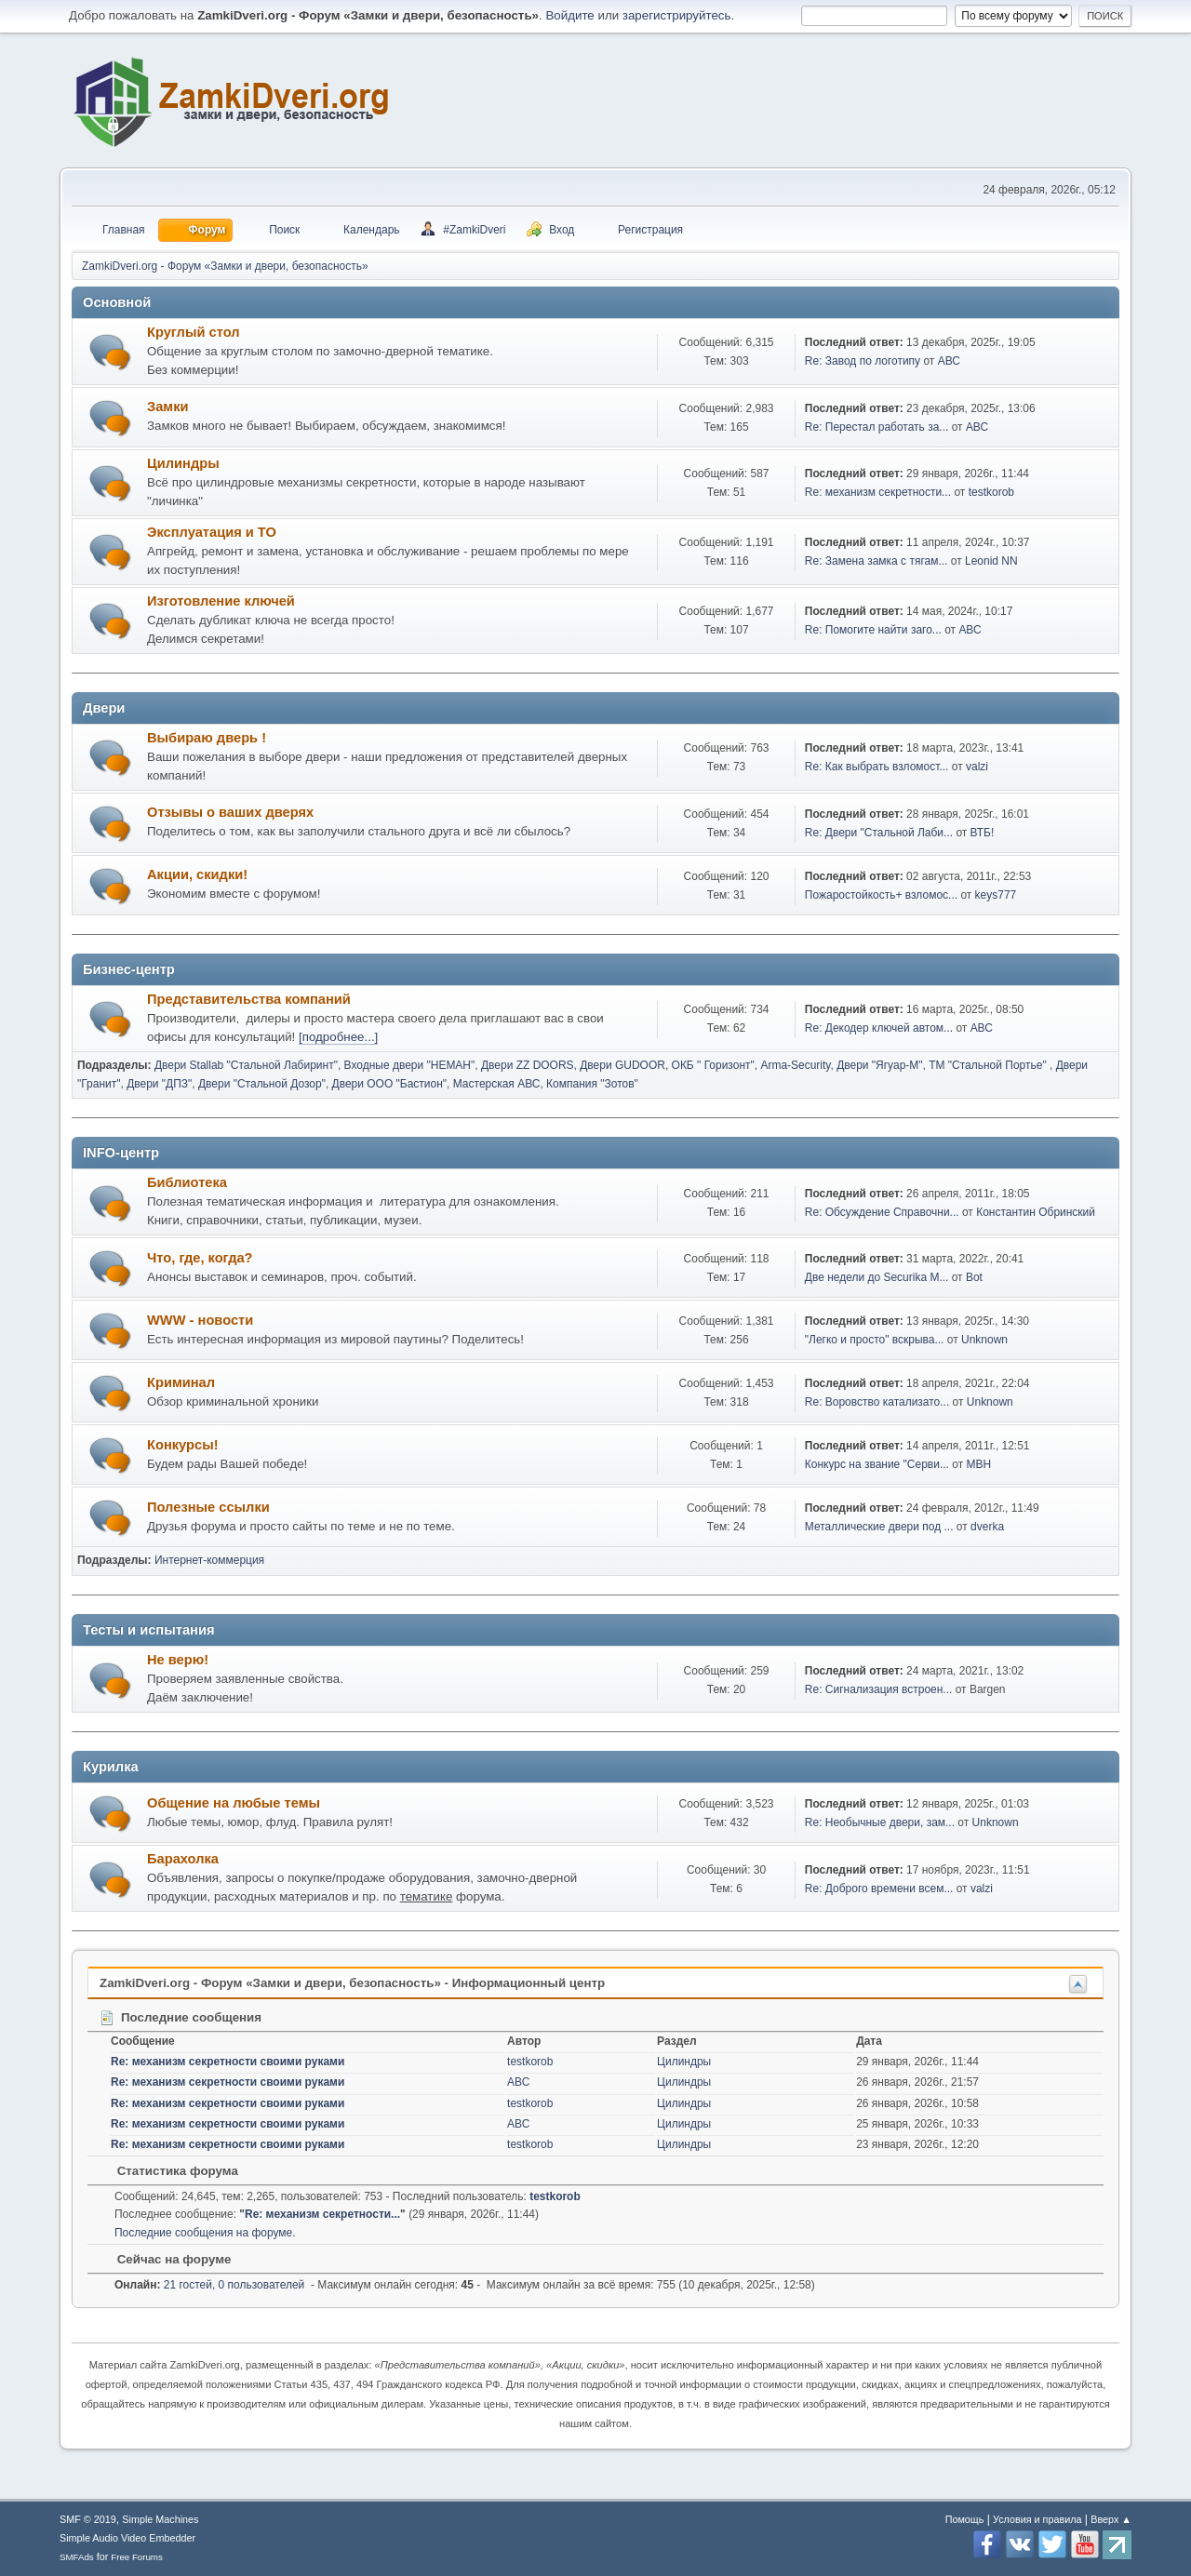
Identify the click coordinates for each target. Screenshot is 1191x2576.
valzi (977, 766)
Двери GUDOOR (622, 1065)
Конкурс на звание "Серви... (877, 1464)
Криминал (181, 1382)
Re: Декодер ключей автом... (879, 1027)
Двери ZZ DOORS (527, 1065)
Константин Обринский (1035, 1212)
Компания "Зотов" (592, 1083)
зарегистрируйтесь (676, 15)
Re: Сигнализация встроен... (879, 1689)
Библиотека (187, 1182)
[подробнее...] (338, 1037)
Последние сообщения (180, 2017)
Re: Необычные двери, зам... (880, 1822)
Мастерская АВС (497, 1083)
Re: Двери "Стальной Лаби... (879, 832)
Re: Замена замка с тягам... (876, 560)
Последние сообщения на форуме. (205, 2232)
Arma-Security (795, 1065)
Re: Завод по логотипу (862, 360)
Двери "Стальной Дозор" (262, 1083)
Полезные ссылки (208, 1507)
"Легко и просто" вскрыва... (874, 1339)
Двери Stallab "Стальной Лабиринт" (246, 1065)
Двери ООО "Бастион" (390, 1083)
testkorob (991, 492)
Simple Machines (160, 2519)
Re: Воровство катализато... (877, 1401)
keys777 (996, 894)
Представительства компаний (249, 999)
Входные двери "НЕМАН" (409, 1065)
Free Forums (137, 2557)
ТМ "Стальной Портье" (989, 1065)
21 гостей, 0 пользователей (209, 2284)
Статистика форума (168, 2171)
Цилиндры (183, 463)
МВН (978, 1464)
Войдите (569, 15)
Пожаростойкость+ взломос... (881, 894)
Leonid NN (991, 560)
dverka (987, 1526)
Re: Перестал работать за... (877, 427)
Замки (168, 406)
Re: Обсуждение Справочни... (882, 1212)
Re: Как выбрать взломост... (877, 766)
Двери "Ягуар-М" (879, 1065)
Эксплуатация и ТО (211, 532)
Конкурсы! (183, 1444)
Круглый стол (193, 332)
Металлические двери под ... (879, 1526)
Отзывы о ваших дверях (230, 812)
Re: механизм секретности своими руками (227, 2061)
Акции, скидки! (197, 874)
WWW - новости (200, 1320)
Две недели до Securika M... (877, 1277)
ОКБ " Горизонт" (713, 1065)
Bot (974, 1277)
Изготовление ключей (221, 601)
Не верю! (177, 1659)
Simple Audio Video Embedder (127, 2537)
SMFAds (77, 2557)
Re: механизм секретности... (878, 492)
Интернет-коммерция (209, 1560)
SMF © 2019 (88, 2519)
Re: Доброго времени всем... (879, 1888)
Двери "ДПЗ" (159, 1083)
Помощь (964, 2519)
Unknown (984, 1339)
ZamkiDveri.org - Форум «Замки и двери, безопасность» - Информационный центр (352, 1983)
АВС (949, 360)
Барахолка (183, 1858)
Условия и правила (1037, 2519)
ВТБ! (982, 832)
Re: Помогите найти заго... (873, 629)
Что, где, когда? (200, 1257)
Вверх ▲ (1111, 2519)
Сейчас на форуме (165, 2259)
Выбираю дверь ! (206, 737)
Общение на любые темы (233, 1802)
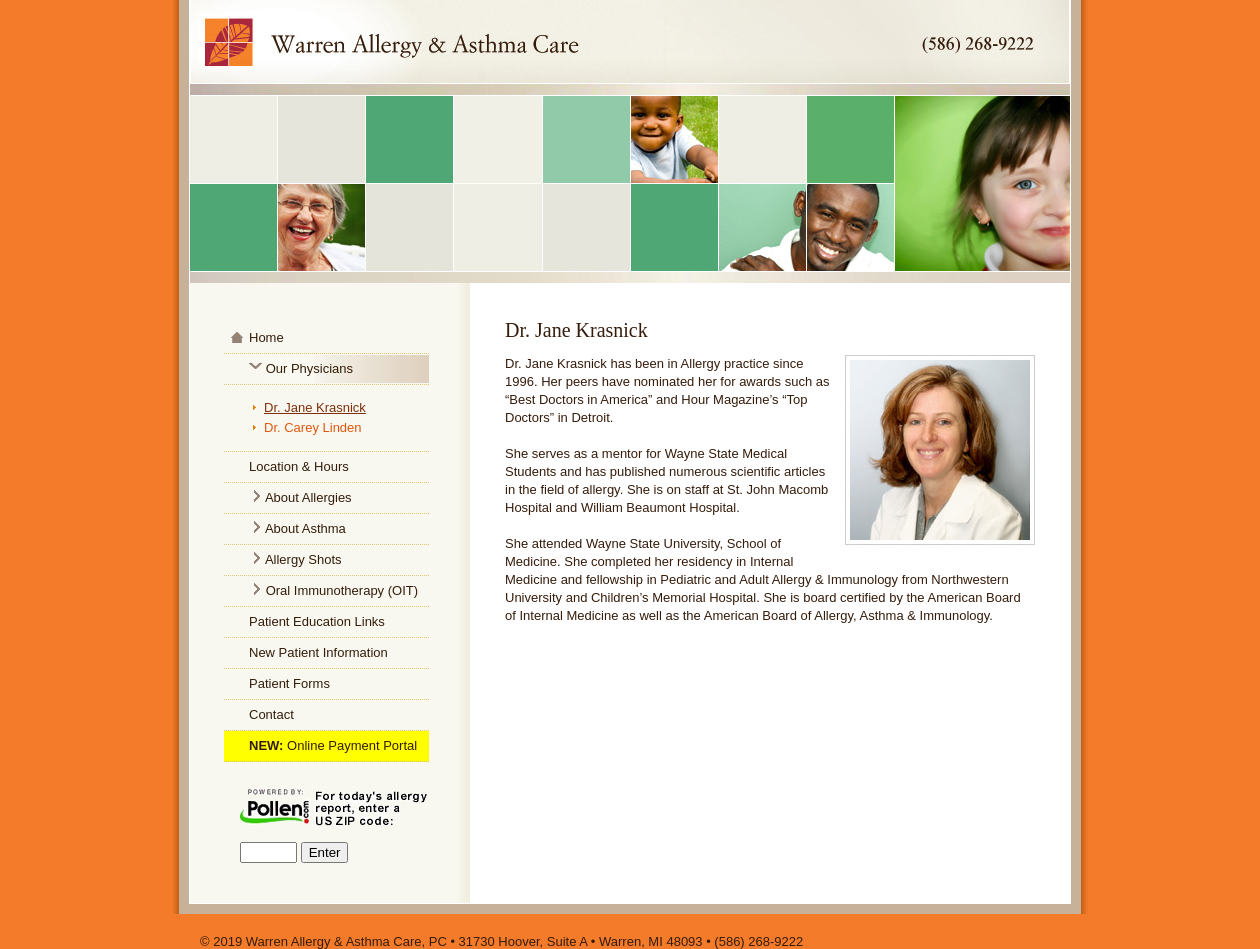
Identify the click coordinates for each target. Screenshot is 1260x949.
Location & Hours (299, 466)
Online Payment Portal (352, 745)
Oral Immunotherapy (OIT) (342, 590)
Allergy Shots (303, 559)
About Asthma (305, 528)
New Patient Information (318, 652)
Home (266, 337)
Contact (271, 714)
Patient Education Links (317, 621)
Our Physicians (309, 368)
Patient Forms (289, 683)
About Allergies (307, 497)
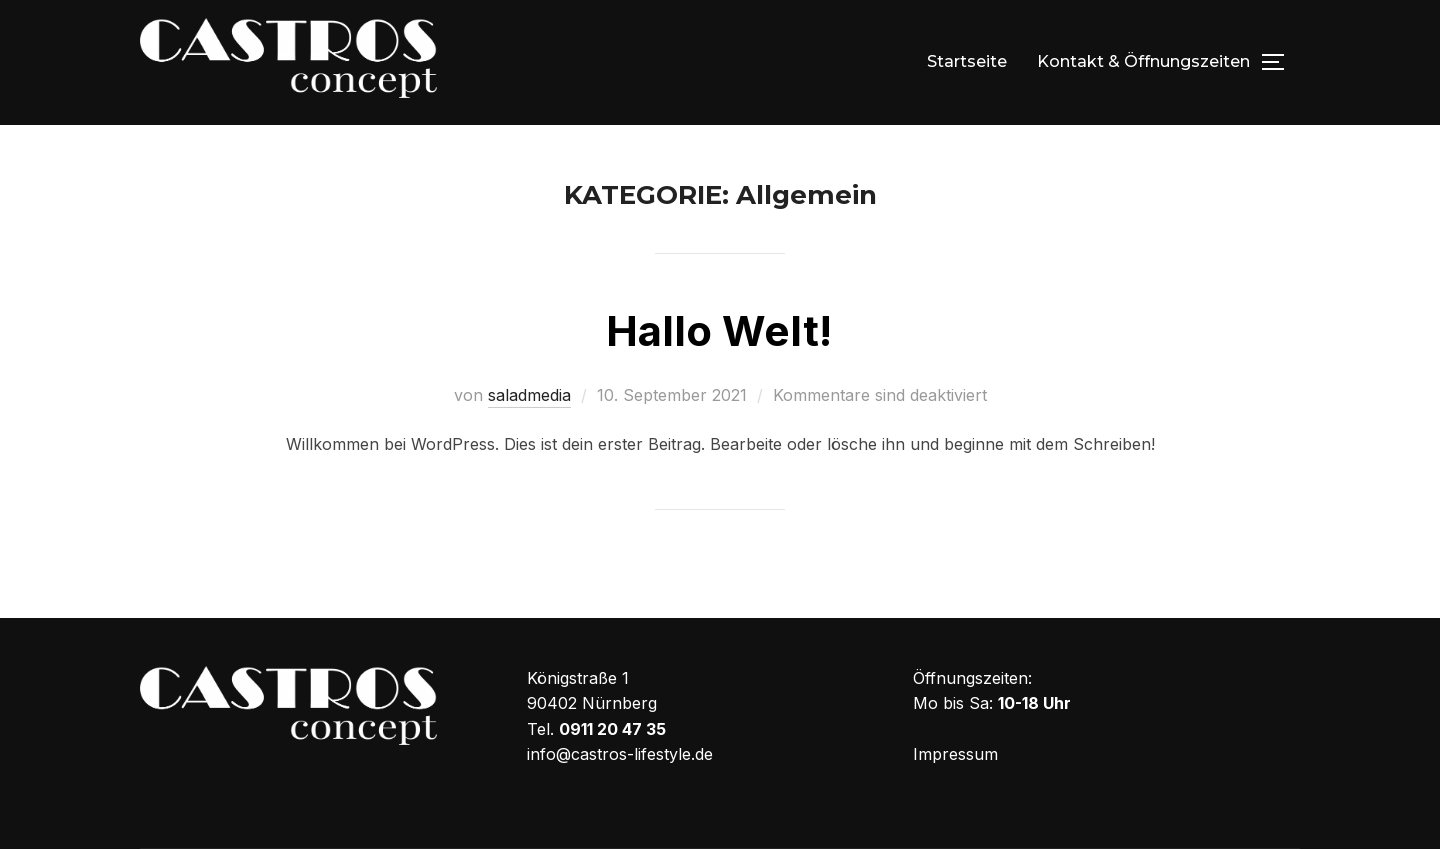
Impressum (955, 754)
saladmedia (529, 395)
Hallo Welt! (719, 330)
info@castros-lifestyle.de (620, 754)
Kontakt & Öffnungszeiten (1143, 61)
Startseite (967, 61)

Aim of the task:
From the line containing "Условия и правила (1037, 2519)" through the line containing "saladmedia (529, 395)", copy every line above exactly, without pictures.

Reply:
Условия и правила (1037, 2519)
ВТБ! (982, 832)
Re: Помогите найти заго... (873, 629)
Что, где, когда? (200, 1257)
Вверх ▲ (1111, 2519)
Сейчас на форуме (165, 2259)
Выбираю дверь ! (206, 737)
Общение на любые темы (233, 1802)
Identify the click coordinates for each target. Screenshot is 1260x949.
Location & Hours (299, 466)
Online Payment Portal (352, 745)
Oral Immunotherapy (OIT) (342, 590)
Allergy Shots (303, 559)
About Asthma (305, 528)
New Patient Information (318, 652)
Home (266, 337)
Contact (271, 714)
Patient Education Links (317, 621)
Our Physicians (309, 368)
Patient Forms (289, 683)
About Allergies (307, 497)
Impressum (955, 754)
saladmedia (529, 395)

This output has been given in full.